Friday, October 17, 2008

The Mythologies We Live By

In recent days we have seen the mythologies we live by begin to show deep fissures exposing many layers of misconceptions and illusions. Primary among these myths is the idea that our economic system is the ultimate model for development that the entire world should emulate. This so-called "free market economy" has been driven forward by greed and exploitation; now, it is gripped by fear when faced with a severe economic downturn that is, in reality, the necessary consequence of this approach to commerce in general and human affairs in particular.

In a society that disdains the very idea of government as a vehicle for regulation and social control, socialism is a concept to be feared, yet the government finds itself with little choice but to intervene and use public resources to rescue the financial sector and purchase partial ownership of the banks.

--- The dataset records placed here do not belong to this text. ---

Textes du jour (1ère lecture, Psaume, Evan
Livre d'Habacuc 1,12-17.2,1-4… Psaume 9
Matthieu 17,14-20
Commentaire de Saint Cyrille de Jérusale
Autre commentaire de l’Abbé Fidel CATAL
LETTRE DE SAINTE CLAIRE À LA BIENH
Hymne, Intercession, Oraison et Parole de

If this is not socialism than I am puzzled to understand what is.

At the same time, this same government is vehement in its opposition to universal health care, calling it of all things: socialized medicine and, therefore, bad for everyone.

In other words, public resources can be used to rescue private financial interests from their own ineptitude and chicanery, but public resources must not be used for the public good: a kind of backwards socialism.

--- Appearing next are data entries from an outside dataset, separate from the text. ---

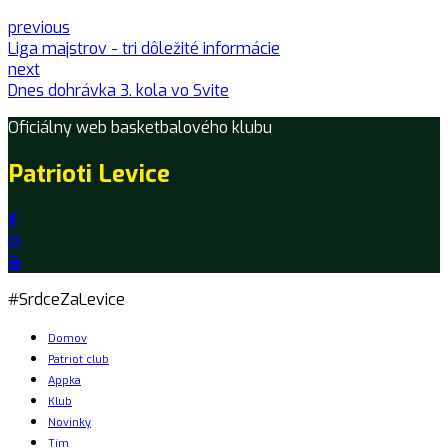
previous
Liga majstrov - tri dôležité informácie
next
Dnes dohrávka 3. kola vo Svite
Oficiálny web basketbalového klubu
Patrioti Levice
#SrdceZaLevice
Domov
Patriot club
Appka
Klub
Novinky
Tím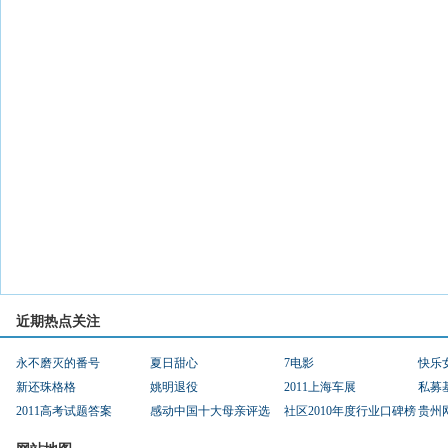
近期热点关注
永不磨灭的番号
夏日甜心
7电影
快乐
新还珠格格
姚明退役
2011上海车展
私募
2011高考试题答案
感动中国十大母亲评选
社区2010年度行业口碑榜
贵州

It must be remembered that it is from this same ideological framework that vast sums have been borrowed from social security resources to help fund a private war and a mass transfer of wealth from the many to the few. It is not social security that is broken, but rather the government that has bankrupted it.

Karl Marx had predicted many years ago that the nature of Capitalism is such that it necessarily must go through extreme cycles of advance and decline.